Collected data:
··········
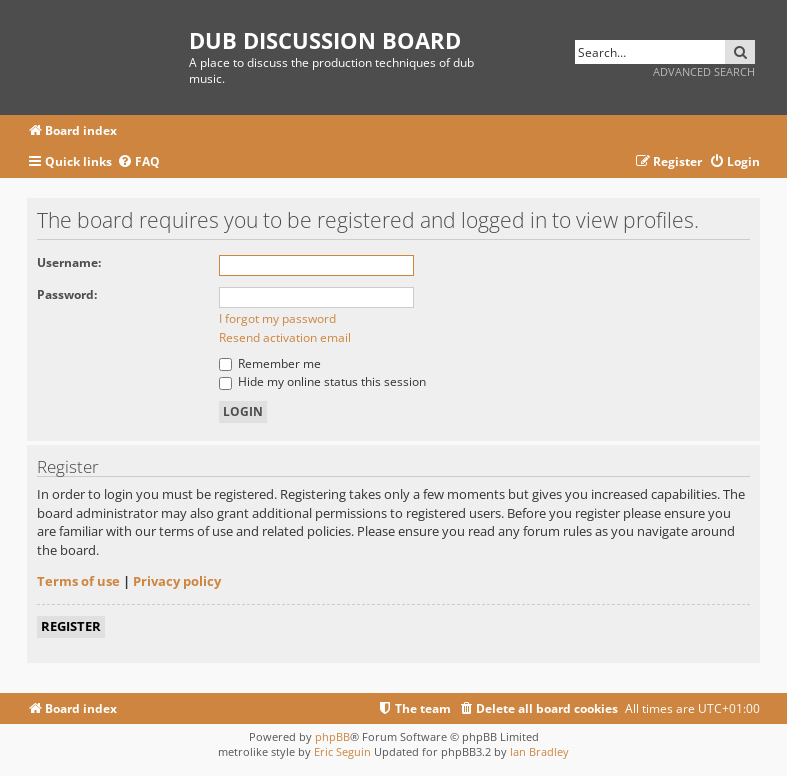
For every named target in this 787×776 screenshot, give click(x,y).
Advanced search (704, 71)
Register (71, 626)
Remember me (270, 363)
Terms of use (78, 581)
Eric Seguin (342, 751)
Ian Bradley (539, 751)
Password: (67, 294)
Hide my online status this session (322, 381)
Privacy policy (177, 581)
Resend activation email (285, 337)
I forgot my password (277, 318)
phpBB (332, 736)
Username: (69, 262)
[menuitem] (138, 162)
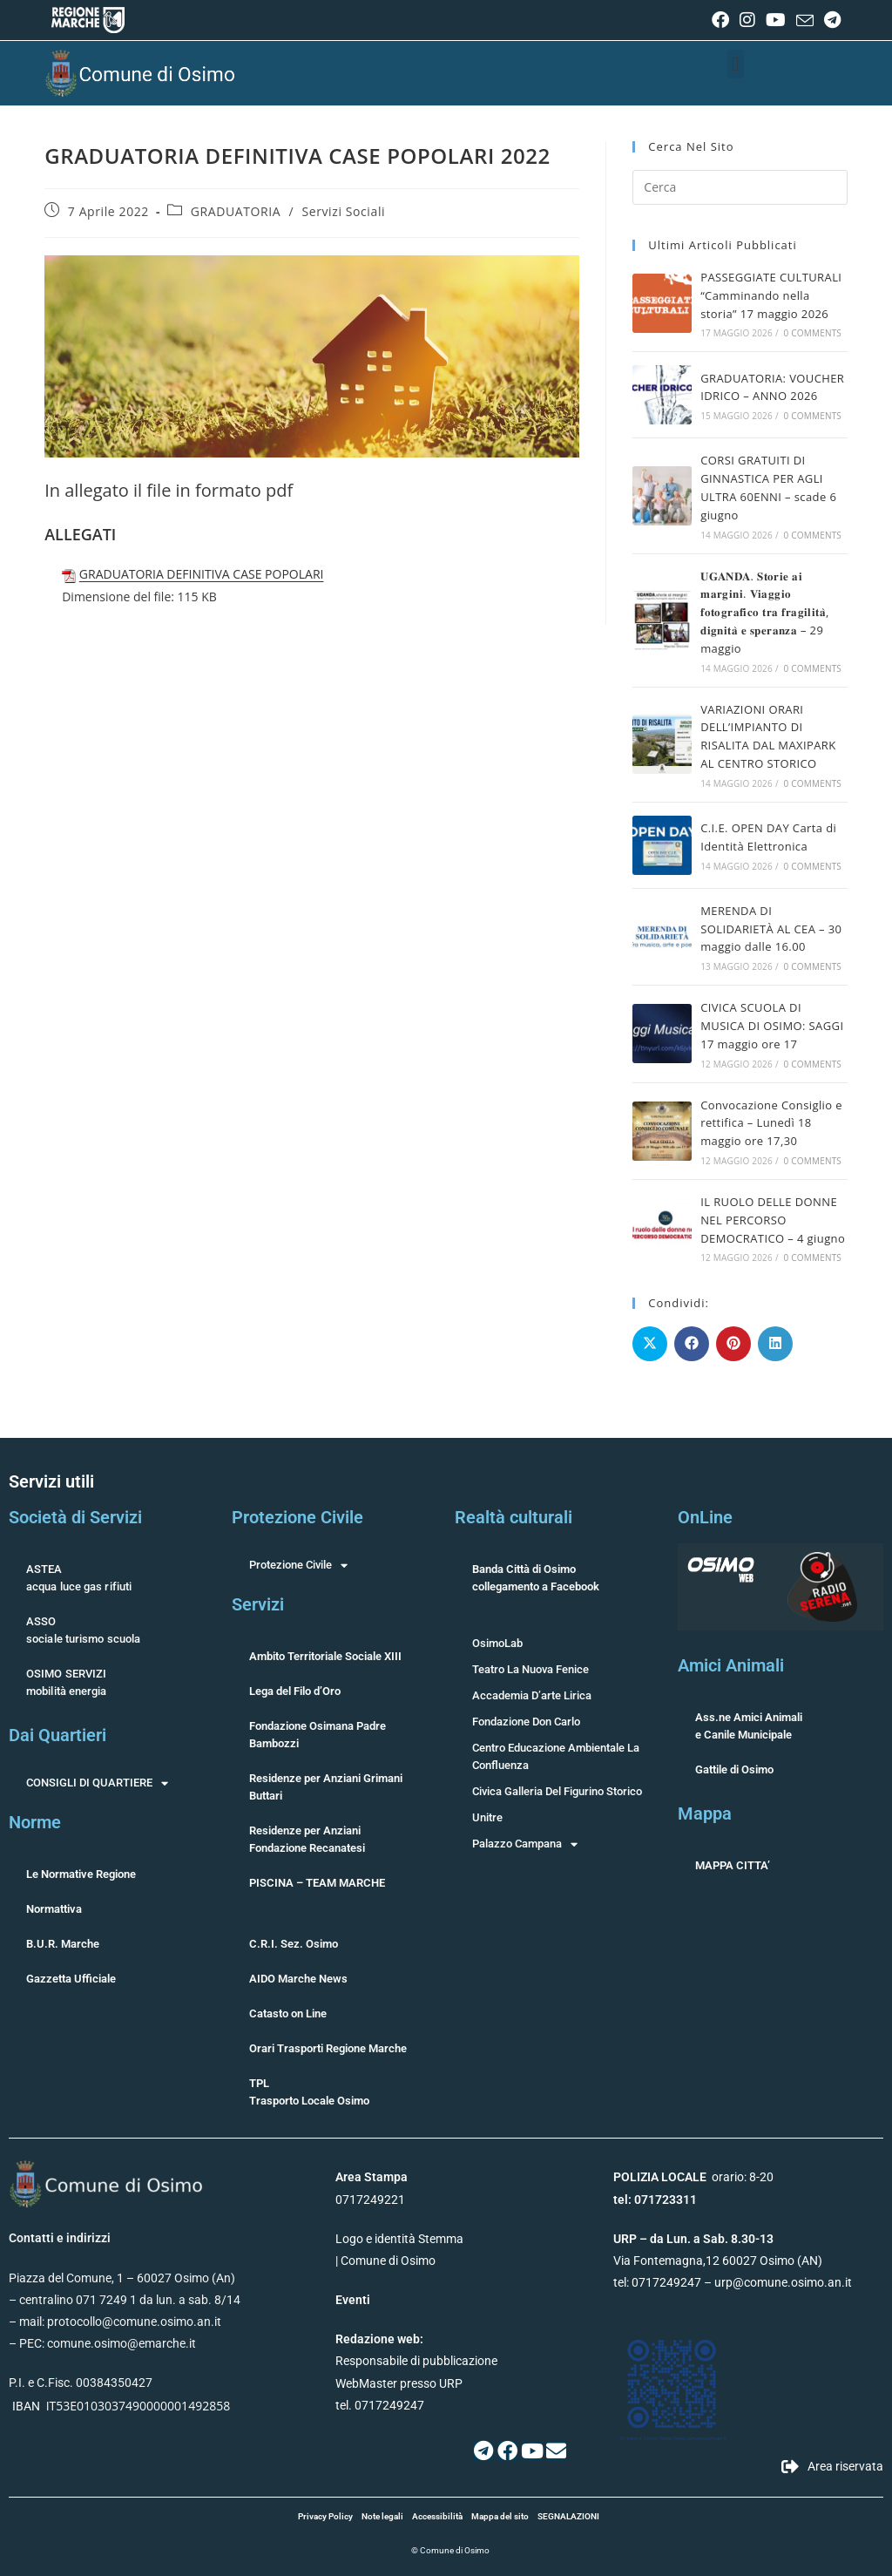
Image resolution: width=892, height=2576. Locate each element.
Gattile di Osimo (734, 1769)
··········
If a line in the data contains the string "this", copy it.

For every named target in this 787×776 screenshot, give click(x,y).
Hide my online status this session (322, 381)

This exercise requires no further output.